My recent tirade against bailing out the hedge fund half of AIG makes much more sense when you consider who is actually getting all of the taxpayer largesse: Counter-parties of AIG, especially one Goldman Sachs. Some estimates have been in excess of $25 billion to GS.As AIG ran into the arms of the Fed for the first of 4 bailouts, Bloomberg reported:
“As much as $37 billion from federal bailout loans to American International Group Inc. has gone to investment banks including Goldman Sachs Group Inc., the firm Treasury Secretary Henry Paulson used to run.
Without the government money, Goldman, Merrill Lynch & Co., Morgan Stanley, Deutsche Bank AG and other firms could have become some of the biggest creditors in a bankruptcy filing by AIG, the world’s largest insurer, because of its billions in losses on subprime bonds and corporate debt. The firms received cash as AIG borrowed from a Federal Reserve credit line endorsed by Paulson, Goldman’s former chief executive. The insurer had borrowed $44.6 billion from the credit line as of Sept. 25, the Federal Reserve reported that day.”
Other rumored recipients of taxpayer dole include Morgan Stanley, Merrill Lynch, and Deutsche Bank.
Why rumored? Because of the infuriating refusal to turn over any information as to who these counter-parties are by the Fed and Treasury:
“The Fed refused yesterday to disclose the names of the borrowers and the loans, alleging that it would cast “a stigma” on recipients of more than $1.9 trillion of emergency credit from U.S. taxpayers and the assets the central bank is accepting as collateral.
Fed secrecy was the focus of a Senate Banking Committee hearing today in which the panel’s top two members said the central bank’s reluctance to identify companies benefiting from the American International Group bailout risks undermining public confidence in the government.
“If the American taxpayer’s money is at stake, and it is, big time, I believe the American taxpayers, the people, and this committee, we need to know who benefited, where this money went,” said Senator Richard Shelby of Alabama, the committee’s top Republican. “There is no transparency.” (emphasis added)

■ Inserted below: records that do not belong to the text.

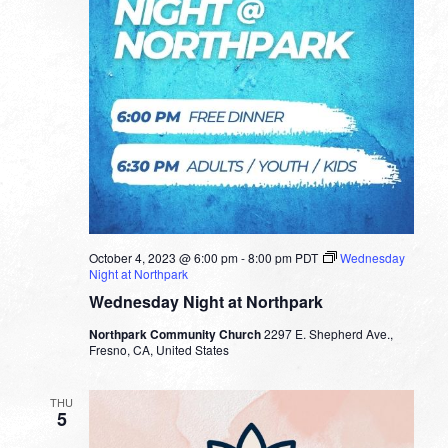
October 4, 2023 @ 6:00 pm
-
8:00 pm
PDT
Wednesday
Night at Northpark
Wednesday Night at Northpark
Northpark Community Church
2297 E. Shepherd Ave.,
Fresno, CA, United States
THU
5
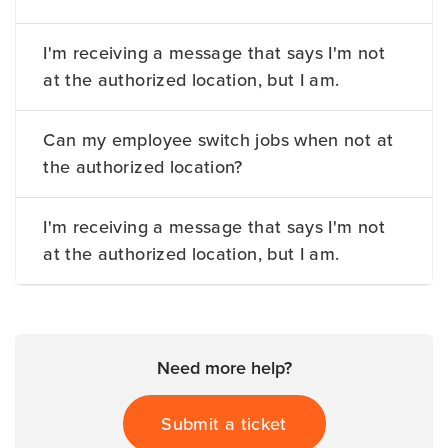
I'm receiving a message that says I'm not
at the authorized location, but I am.
Can my employee switch jobs when not at
the authorized location?
I'm receiving a message that says I'm not
at the authorized location, but I am.
Need more help?
Submit a ticket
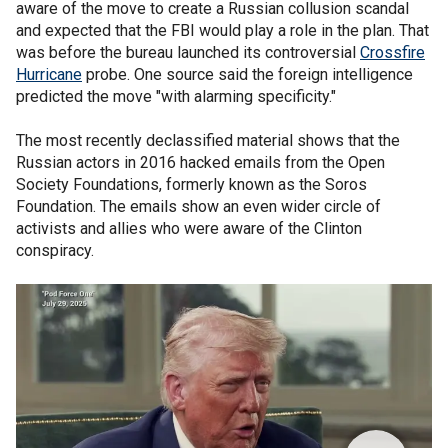
aware of the move to create a Russian collusion scandal
and expected that the FBI would play a role in the plan. That
was before the bureau launched its controversial
Crossfire
Hurricane
probe. One source said the foreign intelligence
predicted the move "with alarming specificity."
The most recently declassified material shows that the
Russian actors in 2016 hacked emails from the Open
Society Foundations, formerly known as the Soros
Foundation. The emails show an even wider circle of
activists and allies who were aware of the Clinton
conspiracy.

Who is being made whole at the taxpayer expense? The taxpayer isn’t merely getting screwed here, we are taking the royal shaft up the patootie in previously unimaginable ways.
Oh yeah. And it turns out Ritholz was right about the AIG money:
“The beneficiaries of the government’s bailout of American International Group Inc. include at least two dozen U.S. and foreign financial institutions that have been paid roughly $50 billion since the Federal Reserve first extended aid to the insurance giant.
Among those institutions are Goldman Sachs Group Inc. and Germany’s Deutsche Bank AG, each of which received roughly $6 billion in payments between mid-September and December 2008, according to a confidential document and people familiar with the matter.
Other banks that received large payouts from AIG late last year include Merrill Lynch, now part of Bank of America Corp., and French bank Société Générale SA.
More than a dozen firms with smaller exposures to AIG also received payouts, including Morgan Stanley, Royal Bank of Scotland Group PLC and HSBC Holdings PLC, according to the confidential document.”
Nouriel Roubini explains:
Krugman argues for formal nationalization:“In the meantime, the massacre in financial markets and among financial firms is continuing. The debate on “bank nationalization” is borderline surreal, with the U.S. government having already committed–between guarantees, investment, recapitalization and liquidity provision–about $9 trillion of government financial resources to the financial system (and having already spent $2 trillion of this staggering $9 trillion figure).
Thus, the U.S. financial system is de facto nationalized, as the Federal Reserve has become the lender of first and only resort rather than the lender of last resort, and the U.S. Treasury is the spender and guarantor of first and only resort. The only issue is whether banks and financial institutions should also be nationalized de jure.
. . . AIG, which lost $62 billion in the fourth quarter and $99 billion in all of 2008 and is already 80% government-owned. With such staggering losses, it should be formally 100% government-owned. And now the Fed and Treasury commitments of public resources to the bailout of the shareholders and creditors of AIG have gone from $80 billion to $162 billion.
The benefits from nationalization come from (a) giving taxpayers a share of the upside rather than just a share of the downside, which is where we are now (b) ending the gaming of the system, even looting, that is encouraged by the current system of implicit guarantees (Simon Johnson has been very good on that) (c) making it politically and fiscally feasible to put in enough capital to revitalize the system. These advantages are there whatever you decide to do with junior bank debt.